"Sound of the Crowd" was the first fruit of Phil Oakey's songwriting partnership with Ian Burden, formerly the bassist in Graph, an experimental Sheffield band. 'I still reckon that song is one of the maddest records that's ever got in the Top 20', says Oakey. 'The whole thing runs on tom-toms, but they're synth toms, and it's got very odd screaming sounds'. There's also a foreboding dub feel of bass pressure and cold, cavernous space (Burden was a reggae fiend). "Sound of the Crowd" also featured backing vocals from tow other new recruits, Joanne Catherall and Susanne Sulley.
"Love Action" and "Open Your Heart", the rejuvenated League's next two chartbusting singles, were practically manifestos for a new humanized-not-Numanized direction in electropop.

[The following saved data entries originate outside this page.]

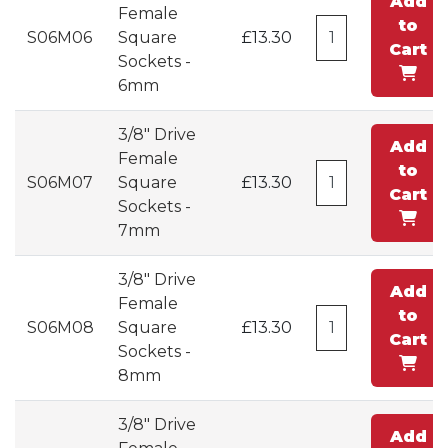
Add
Female
to
S06M06
Square
£13.30
Cart
Sockets -
6mm
3/8" Drive
Add
Female
to
S06M07
Square
£13.30
Cart
Sockets -
7mm
3/8" Drive
Add
Female
to
S06M08
Square
£13.30
Cart
Sockets -
8mm
3/8" Drive
Add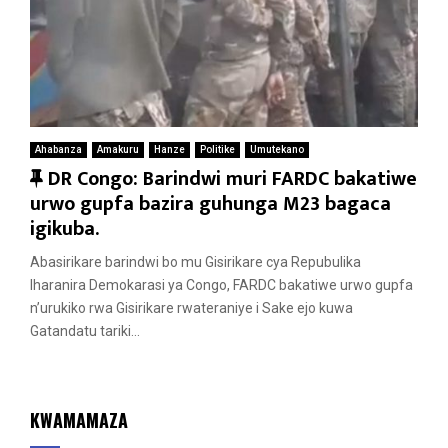
Ahabanza
Amakuru
Hanze
Politike
Umutekano
F
DR Congo: Barindwi muri FARDC bakatiwe
e
urwo gupfa bazira guhunga M23 bagaca
a
igikuba.
t
Abasirikare barindwi bo mu Gisirikare cya Repubulika
u
Iharanira Demokarasi ya Congo, FARDC bakatiwe urwo gupfa
r
n’urukiko rwa Gisirikare rwateraniye i Sake ejo kuwa
e
Gatandatu tariki...
d
KWAMAMAZA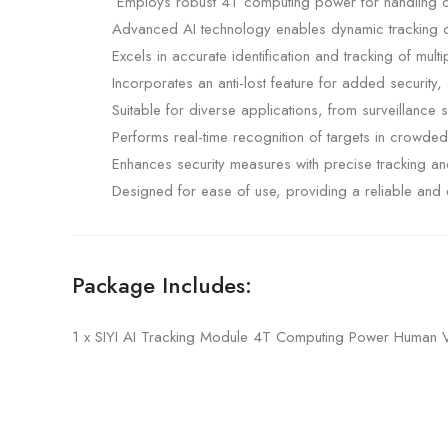
Employs robust 4T computing power for handling comp
Advanced AI technology enables dynamic tracking o
Excels in accurate identification and tracking of multi
Incorporates an anti-lost feature for added security,
Suitable for diverse applications, from surveillance 
Performs real-time recognition of targets in crowde
Enhances security measures with precise tracking and 
Designed for ease of use, providing a reliable and ef
Package Includes:
1 x SIYI AI Tracking Module 4T Computing Power Human Veh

In a weird way, "Love Action" sounds like its title: pulsing and glistening, an iridescent affirmation. Yet, for all its warmth and wetness, "Love Action" still retains something of the aberrant quality of "Sound of the Crowd", making it an unlikely candidate for a number 3 hit. 'It's not got a proper chorus', admits Oakey. It's basically two different songs bolted together: the verses, from a song called "I Believe in Love" are 'confessional nonsense, what I was feeling at the time', says Oakey, while the angular not-quite-a-chorus section is from another songs about watching Sylvia Kristel in the softcore erotic movie Emmanuelle.
Released in October 1981, Dare presented a perfect meld of tradition and innovation. "The Things that Dreams Are Made of" saw Oakey reeling off a list of life-enhancing stuff over electronicized Glitterbeat: 'Everybody needs love and adventure/Everybody needs cash to spend...Everybody needs two or three friends'.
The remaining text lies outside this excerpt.